Political and Societal Treatment
Officials shared numerous policy documents outlining governmental commitments to desegregation and inclusion of Roma with respect to employment, housing, and health care. However, discussions with the responsible agencies revealed a shallow commitment with little evidence-based programming, benchmarking, monitoring, or evaluation.
There was clear resistance both to the use of ethnicity-based disaggregated data and to the notion of using special measures to address longstanding inequalities in disadvantaged communities, such as the Roma.
Notwithstanding the evident effects of the current financial crisis on the wider Bulgarian economy, the message sent by the government’s woefully inadequate budgetary commitment is discouraging. The small, inconsistent pilot project-based approach that has been undertaken will never reach the transformative tipping point necessary to confront the vast socioeconomic challenges faced by the Roma.
The level of racial prejudice against Roma in Bulgaria was evident.
Journalists and NGOs noted the overwhelmingly negative media coverage and discriminatory stereotyping of the Roma. I was deeply concerned by comments from some high level government officials that strongly indicated that they viewed Roma communities as predominately a criminal element.
Roma remain vastly underrepresented in political institutions and decisionmaking bodies at both the national and local levels.

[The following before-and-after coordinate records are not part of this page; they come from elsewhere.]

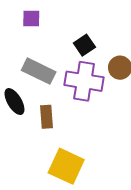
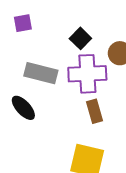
brown rectangle: (47, 117) -> (94, 111), moved

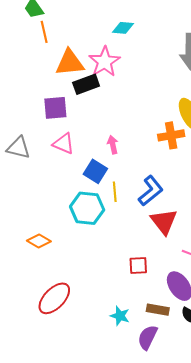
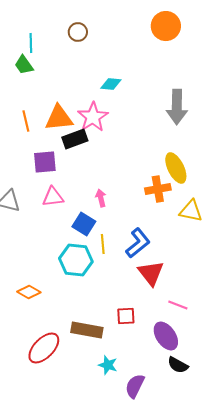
orange line: (44, 32) -> (26, 121), moved
pink triangle: (64, 144) -> (53, 197), turned -30
brown rectangle: (158, 310) -> (87, 330), moved, size x1.4

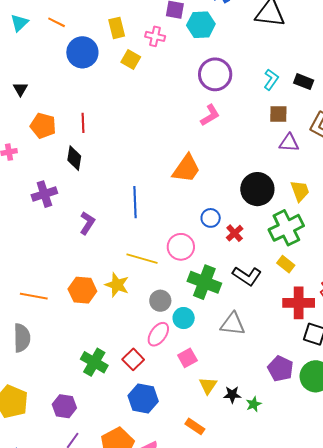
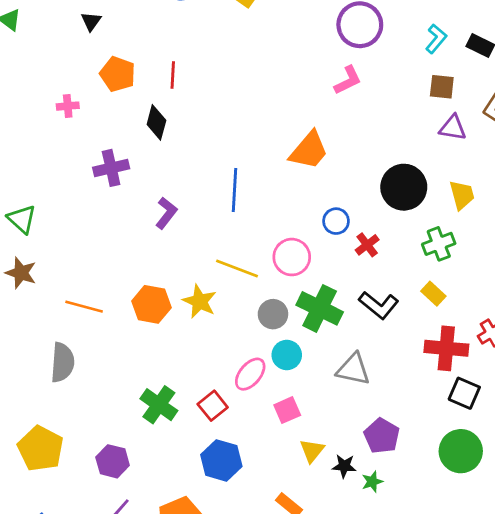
green cross: (286, 228) -> (439, 244), size x0.7
gray circle: (160, 301) -> (273, 314), moved
purple pentagon: (280, 369) -> (382, 436), moved

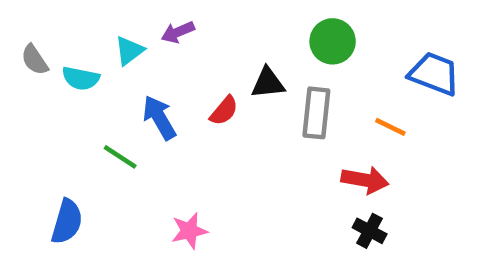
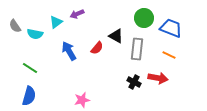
blue trapezoid: (434, 74) -> (171, 28), moved
black triangle: (268, 83) -> (116, 36), turned 35
green line: (120, 157) -> (30, 68), moved
black cross: (370, 231) -> (134, 82), moved

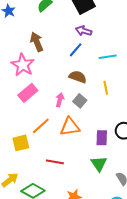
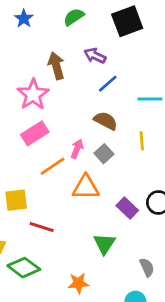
purple arrow: (84, 31) -> (95, 56), moved
orange line: (41, 126) -> (53, 166), moved
purple rectangle: (102, 138) -> (127, 208), turned -56
red line: (55, 162) -> (42, 227), moved
green triangle: (99, 164) -> (104, 244), moved

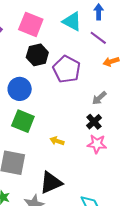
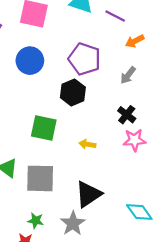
black hexagon: (37, 55) -> (73, 92), moved
blue circle: (20, 89) -> (30, 61), moved
gray arrow: (99, 98) -> (128, 75), moved

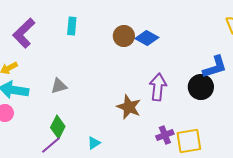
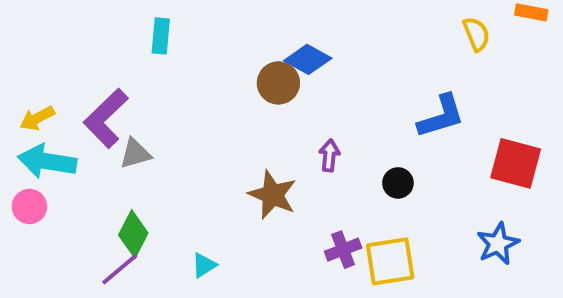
purple L-shape: (24, 33) -> (106, 118), moved
brown circle: (124, 36) -> (278, 83), moved
purple arrow: (158, 87) -> (329, 156), size x0.6
black circle: (201, 87) -> (398, 183), moved, size x0.6

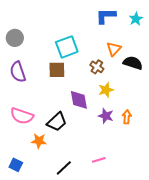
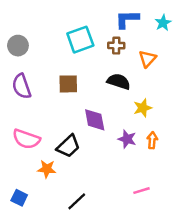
cyan square: (67, 47) -> (80, 40), moved
orange triangle: (114, 49) -> (147, 59), moved
black semicircle: (133, 63) -> (119, 81), moved
brown cross: (97, 67) -> (116, 46), moved, turned -32
yellow star: (106, 90) -> (143, 108), moved
pink line: (99, 160) -> (141, 191), moved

There is currently only one Roma member of Parliament, plus a limited number of mayors and local government councilors.
Roma community leaders and local officials frequently voiced their frustration at the government's failure to constructively address the infrastructure problems of most Roma neighborhoods of significant size, such as Stolipinovo and Fakulteta (over 40,000 each).
Mistreatment of Culture
I also heard testimony about:
► Attacks on mosques and religious buildings,
► Attempts to manipulate public sentiment against minority religious and ethnic groups for political gain,
► An inhospitable climate for the free expression of minority ethnic identities, and
► Poor enforcement of anti-discrimination and hate speech legislation.
I commend those government and civil society leaders who immediately and loudly condemned the attack this past May on the mosque in Sofia. Political parties that associate themselves with hate-motivated acts of violence should have no place in government, and their culpable members must be promptly prosecuted.
I met many committed people working at the level of local authorities – mayors, local councilors, and experts. Their efforts need greater support, financial resources, and legislative and other commitments from the national government.
The work of the Commission for Protection Against Discrimination and the Ombudsman deserves commendation. Resources available to them should be increased and their capacities strengthened to enable them to fulfill their potential to fight discrimination and promote equality in Bulgaria.